In the meanwhile, your medical bills will continue piling up and payment will have to come from somewhere until you receive a settlement payment. How, when, and who pays your medical bills will depend largely on the state that you live in and they type of insurance coverage that you have.
If your medical bills have started to accumulate and you are unsure of how they will be paid, the attorneys at Fasig & Brooks recommend that you contact a reputable personal injury lawyer to discuss the details of your case as soon as possible. Learn more below about who pays your medical bills after an accident.
Defendant’s Don’t Usually Have to Pay Ongoing Medical Bills
In general, if you are injured in any type of accident, you are responsible for paying your medical bills as they are incurred. The only exceptions to this are typically car accidents that occur in states with “no-fault” insurance laws and accidents that involve “medical payments” insurance.
This is true even if the person that caused the accident is fully at fault. However, if the defendant’s insurance provider agrees to a settlement offer after you make a claim or the defendant is found at-fault in court, they will pay for your damages (which can include the cost of medical treatment).
The cost of medical treatment is usually a huge part of the damages that plaintiffs seek to recover. Unfortunately, in most cases, you will have to wait until you accept a settlement offer or are successful at trial to recover compensation for your losses.
What Happens if The Accident Happens in a “No-Fault” State?
No-fault car insurance means that your own car insurance company will pay for some or all of your medical bills if you get into an accident. This is the case regardless of whose fault the accident was. Payments are capped at the limit of your insurance coverage or “no-fault” coverage limits imposed by the state that you live in.
If your medical bills exceed coverage limits, your health insurance (if you have it) may cover the remainder of the costs. Those that are uninsured will have to make payments on their own. If you suffer serious injuries that exceed a certain cost, you can file a claim against the at-fault driver for the remaining amount.

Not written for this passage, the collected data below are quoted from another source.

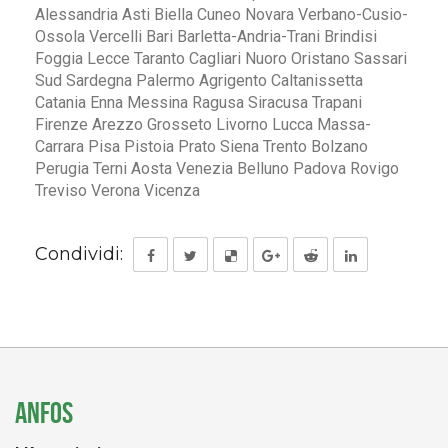
Alessandria Asti Biella Cuneo Novara Verbano-Cusio-
Ossola Vercelli Bari Barletta-Andria-Trani Brindisi
Foggia Lecce Taranto Cagliari Nuoro Oristano Sassari
Sud Sardegna Palermo Agrigento Caltanissetta
Catania Enna Messina Ragusa Siracusa Trapani
Firenze Arezzo Grosseto Livorno Lucca Massa-
Carrara Pisa Pistoia Prato Siena Trento Bolzano
Perugia Terni Aosta Venezia Belluno Padova Rovigo
Treviso Verona Vicenza
Condividi:
ANFOS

However, personal injury claims can take months or years to resolve in some cases. So you will still need to manage the financial strain of your ongoing medical bills until you can find relief via a successful personal injury claim or suit.

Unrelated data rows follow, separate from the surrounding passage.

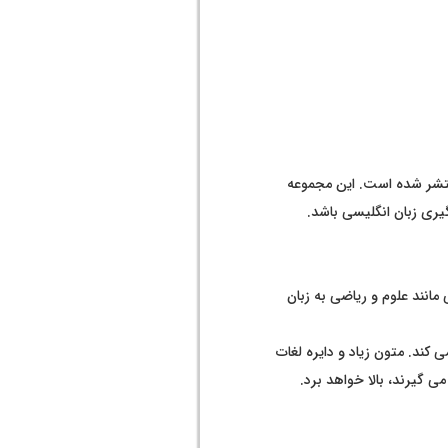
سطح منتشر شده است. این مجموعه
یری زبان انگلیسی باشد.
درس هایی مانند علوم و ریاضی به زبان
 کند. متون زیاد و دایره لغات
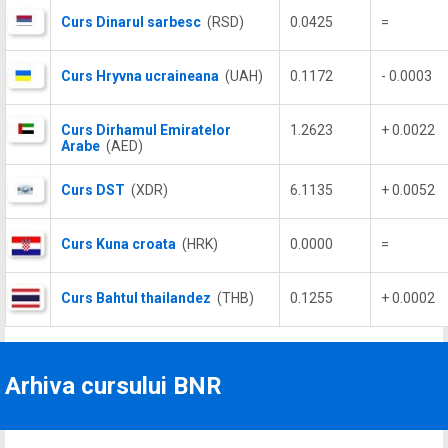
Curs Dinarul sarbesc
(RSD)
0.0425
=
Curs Hryvna ucraineana
(UAH)
0.1172
- 0.0003
Curs Dirhamul Emiratelor
1.2623
+ 0.0022
Arabe
(AED)
Curs DST
(XDR)
6.1135
+ 0.0052
Curs Kuna croata
(HRK)
0.0000
=
Curs Bahtul thailandez
(THB)
0.1255
+ 0.0002
Arhiva cursului BNR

Who Pays if I Live in a State Without No-Fault Laws?
If you are injured in an accident in a state that does not require no-fault insurance, you will likely be responsible for paying all of your medical treatment costs as they amass. However, some people have additional coverages that will cover medical payments (up to a limit). In general, limits are usually capped at $10,000. If your medical bills exceed this amount, you will be responsible for covering the rest of the costs.